Growing winter vegetables helps you prolong the growing season, and many winter vegetables yield crops earlier than spring plantings.
You would have already expanded if you were very organized in late spring/early summer. These will be well underway by autumn, and you would have already begun planting your winter vegetables outdoors.
Here’s a list of the 10 cold-hardy vegetables everyone should be growing through fall and winter.
10. Parsley.
Although many herbs die off as the weather gets colder, parsley can thrive in subzero temperatures and even snow. This aromatic green is full of nutrients as well as being cold-hardy. Vitamin A, folate, iron, calcium, and potassium are also abundant.
Flavonoids, such as apigenin and luteolin, which are plant compounds with many possible health benefits, are abundant in parsley. These flavonoids may be particularly beneficial in preventing memory loss and age-related brain changes. According to one study, a luteolin-rich diet decreased age-related inflammation in the brains of aged mice and enhanced memory by inhibiting inflammatory compounds.
9. Radishes.
The spicy flavor and crunchy texture of these jewel-toned vegetables are well-known. Some varieties are highly cold-hardy and can tolerate temperatures below freezing. Vitamins B and C, as well as potassium, are abundant in radishes.

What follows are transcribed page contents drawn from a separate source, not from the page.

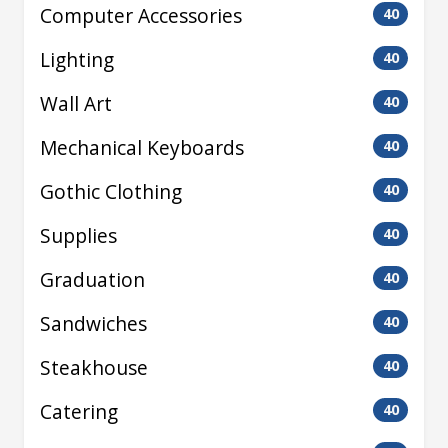
Computer Accessories
40
Lighting
40
Wall Art
40
Mechanical Keyboards
40
Gothic Clothing
40
Supplies
40
Graduation
40
Sandwiches
40
Steakhouse
40
Catering
40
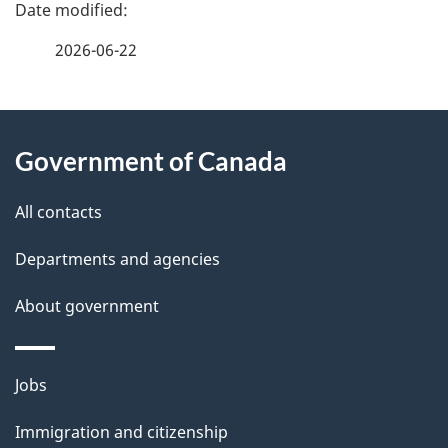
e
f
2026-06-22
d
e
e
e
d
About
t
b
Government of Canada
this
a
a
site
c
All contacts
i
k
Departments and agencies
l
a
b
About government
s
o
u
Themes
Jobs
t
and
t
Immigration and citizenship
topics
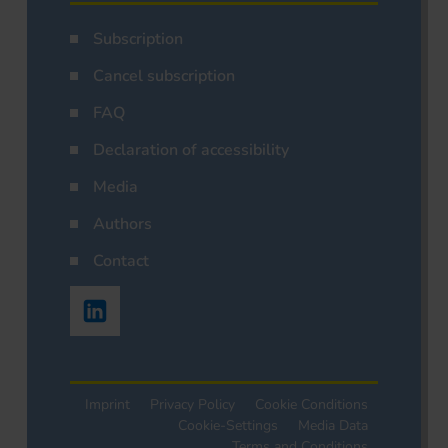
Subscription
Cancel subscription
FAQ
Declaration of accessibility
Media
Authors
Contact
Imprint
Privacy Policy
Cookie Conditions
Cookie-Settings
Media Data
Terms and Conditions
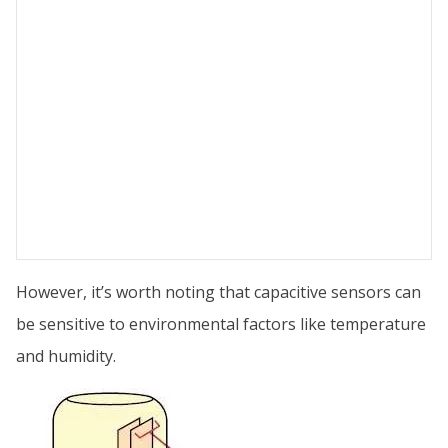
However, it’s worth noting that capacitive sensors can
be sensitive to environmental factors like temperature
and humidity.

Isothiocyanates, a sulfur-containing compound that has been linked to several health benefits, are responsible for their peppery flavor.
In the body, these potent plant compounds serve as antioxidants, reducing inflammation. Radishes have been tested extensively for their cancer-fighting properties. In reality, isothiocyanate-rich radish extract inhibited the growth of human breast cancer cells in a test tube sample.
8. Red Cabbage.
Cabbage is a cruciferous vegetable that grows well in the cooler months. Although both green and red cabbage are nutritious, red cabbage has a higher nutrient profile. One cup (89 grams) of raw red cabbage contains 85 percent of the daily recommended vitamin C intake, as well as high levels of vitamins A and K. B vitamins, manganese, and potassium, are all abundant in it.
The antioxidant quality of red cabbage is where it really shines. Anthocyanin pigments are responsible for the vivid color of this vegetable. Anthocyanins are antioxidants that belong to the flavonoid family and have been connected to various health benefits.
One of these advantages is the likelihood of lowering heart attack risk.
7. Rutabagas.
Rutabagas, considering their high nutrient content, are an underappreciated root vegetable. They grow best in cold weather and develop a sweeter taste as the seasons change. All parts of the rutabaga plant can be eaten, including the leafy green tops that stick up from the ground.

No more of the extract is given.